#### [ACTIVITY]
Find and return every line of the data that contains the word "della".

STUDY MATERIAL: Begin

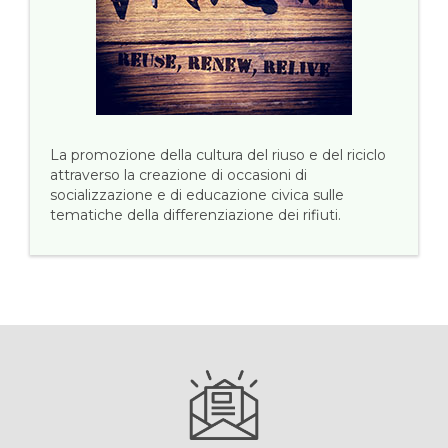
La promozione della cultura del riuso e del riciclo
attraverso la creazione di occasioni di
socializzazione e di educazione civica sulle
tematiche della differenziazione dei rifiuti.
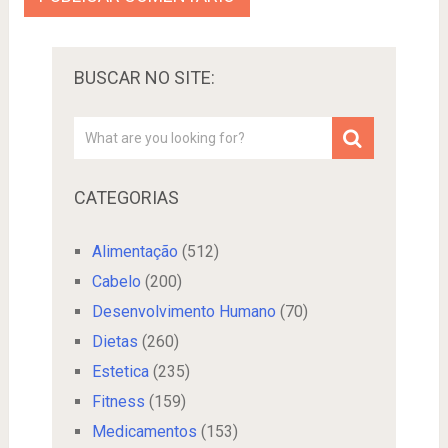
BUSCAR NO SITE:
CATEGORIAS
Alimentação
(512)
Cabelo
(200)
Desenvolvimento Humano
(70)
Dietas
(260)
Estetica
(235)
Fitness
(159)
Medicamentos
(153)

STUDY MATERIAL: End

#### [OUTPUT FOR THIS TASK]
La promozione della cultura del riuso e del riciclo
tematiche della differenziazione dei rifiuti.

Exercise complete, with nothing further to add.